Health Effects of Dysprosium
- Dysprosium does not possess any biological function.
- Dysprosium salts that are dissolved pose a mild toxicity risk if ingested, whereas insoluble salts are considered non-toxic.
- Toxicity tests conducted on mice determined that a minimum dose of 500 grams is required to pose a life-threatening risk to humans.
Environmental Effects of Dysprosium
There is no evidence that dysprosium is harmful to either plants, animals, or the environment.
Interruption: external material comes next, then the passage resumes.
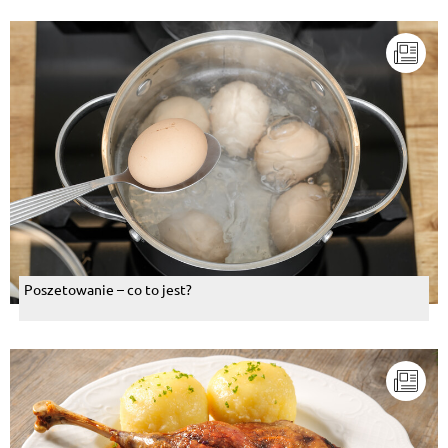
Poszetowanie – co to jest?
Video on Dysprosium Element
- Emsley, John (2011). Nature’s Building Blocks: An A–Z Guide to the Elements (2nd ed.). Oxford: Oxford University Press. ISBN 978-0-19-960563-7.
- Greenwood, N. N.; Earnshaw, A. (1998). Chemistry of the Elements (2nd ed.). Oxford: Butterworth Heinemann. ISBN 0-7506-3365-4.
- Haynes, William M., ed. (2011). CRC Handbook of Chemistry and Physics (92nd ed.). Boca Raton, FL: CRC Press. p. 4.121. ISBN 1-4398-5511-0.